> Your assignment
Starting at the line with "Mask portal vein", copy each line through the last one below exactly as written, without any pictures.

> Exercise material
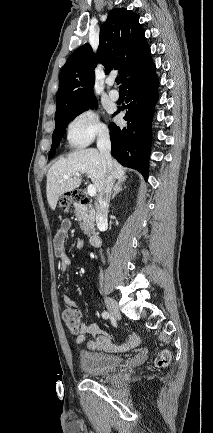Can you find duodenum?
<instances>
[{
  "label": "duodenum",
  "instance_id": "duodenum-1",
  "mask_svg": "<svg viewBox=\"0 0 213 433\" xmlns=\"http://www.w3.org/2000/svg\"><path fill=\"white\" fill-rule=\"evenodd\" d=\"M78 203L82 205H86L89 203L88 198H85L83 200H79ZM90 244L94 247H98L101 245V238L100 235L97 232H92L89 236Z\"/></svg>",
  "mask_w": 213,
  "mask_h": 433
}]
</instances>
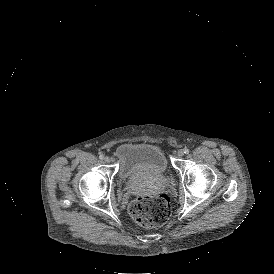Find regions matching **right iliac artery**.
<instances>
[{
    "label": "right iliac artery",
    "instance_id": "1",
    "mask_svg": "<svg viewBox=\"0 0 274 274\" xmlns=\"http://www.w3.org/2000/svg\"><path fill=\"white\" fill-rule=\"evenodd\" d=\"M99 158L102 160L104 159V155L103 154H100Z\"/></svg>",
    "mask_w": 274,
    "mask_h": 274
}]
</instances>
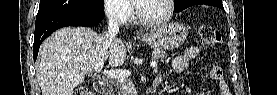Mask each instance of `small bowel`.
Listing matches in <instances>:
<instances>
[{
	"label": "small bowel",
	"instance_id": "c3829d8e",
	"mask_svg": "<svg viewBox=\"0 0 277 95\" xmlns=\"http://www.w3.org/2000/svg\"><path fill=\"white\" fill-rule=\"evenodd\" d=\"M201 48L198 46H191L187 48L181 55L175 57L172 60L171 68L176 73L184 72L191 60L198 57L201 54ZM206 77L210 80H215L218 84L221 95H229L230 91L226 82L222 78V70L220 67H214L210 69ZM162 77H156V81H161Z\"/></svg>",
	"mask_w": 277,
	"mask_h": 95
}]
</instances>
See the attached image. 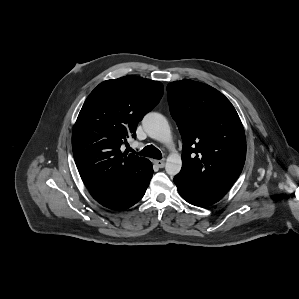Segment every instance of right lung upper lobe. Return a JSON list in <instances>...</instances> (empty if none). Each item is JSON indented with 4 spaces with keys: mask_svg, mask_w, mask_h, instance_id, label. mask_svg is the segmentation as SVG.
I'll list each match as a JSON object with an SVG mask.
<instances>
[{
    "mask_svg": "<svg viewBox=\"0 0 299 299\" xmlns=\"http://www.w3.org/2000/svg\"><path fill=\"white\" fill-rule=\"evenodd\" d=\"M163 95V85L137 76L100 83L87 97L72 134V149L88 189L104 190L129 181L141 182L151 162L125 154L121 145Z\"/></svg>",
    "mask_w": 299,
    "mask_h": 299,
    "instance_id": "1",
    "label": "right lung upper lobe"
}]
</instances>
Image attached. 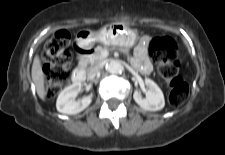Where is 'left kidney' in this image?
<instances>
[{
	"mask_svg": "<svg viewBox=\"0 0 225 155\" xmlns=\"http://www.w3.org/2000/svg\"><path fill=\"white\" fill-rule=\"evenodd\" d=\"M145 85L148 87L146 97L142 98L139 91H135L133 98L135 102L143 109L148 111H159L164 108L165 100L162 90L151 79H145Z\"/></svg>",
	"mask_w": 225,
	"mask_h": 155,
	"instance_id": "obj_1",
	"label": "left kidney"
}]
</instances>
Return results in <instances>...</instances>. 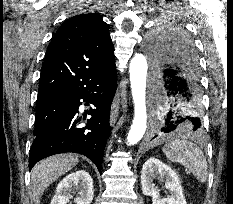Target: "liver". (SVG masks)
Listing matches in <instances>:
<instances>
[{"label": "liver", "instance_id": "obj_1", "mask_svg": "<svg viewBox=\"0 0 233 204\" xmlns=\"http://www.w3.org/2000/svg\"><path fill=\"white\" fill-rule=\"evenodd\" d=\"M79 162L73 154H58L36 164L31 171V200L40 204L45 189Z\"/></svg>", "mask_w": 233, "mask_h": 204}]
</instances>
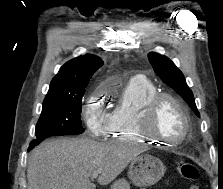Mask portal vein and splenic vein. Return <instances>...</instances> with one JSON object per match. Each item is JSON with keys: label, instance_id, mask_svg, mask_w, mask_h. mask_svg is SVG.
<instances>
[{"label": "portal vein and splenic vein", "instance_id": "1", "mask_svg": "<svg viewBox=\"0 0 223 189\" xmlns=\"http://www.w3.org/2000/svg\"><path fill=\"white\" fill-rule=\"evenodd\" d=\"M99 173H100V171H94V172L92 173V175H91V179H95V178H97L98 175H99Z\"/></svg>", "mask_w": 223, "mask_h": 189}]
</instances>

> Your solution
Mask portal vein and splenic vein. Return <instances>...</instances> with one JSON object per match. Each item is JSON with keys: label, instance_id, mask_svg, mask_w, mask_h. mask_svg is SVG.
<instances>
[{"label": "portal vein and splenic vein", "instance_id": "1", "mask_svg": "<svg viewBox=\"0 0 223 189\" xmlns=\"http://www.w3.org/2000/svg\"><path fill=\"white\" fill-rule=\"evenodd\" d=\"M99 173H100V171H94V172L92 173V175H91V179H95V178H97L98 175H99Z\"/></svg>", "mask_w": 223, "mask_h": 189}]
</instances>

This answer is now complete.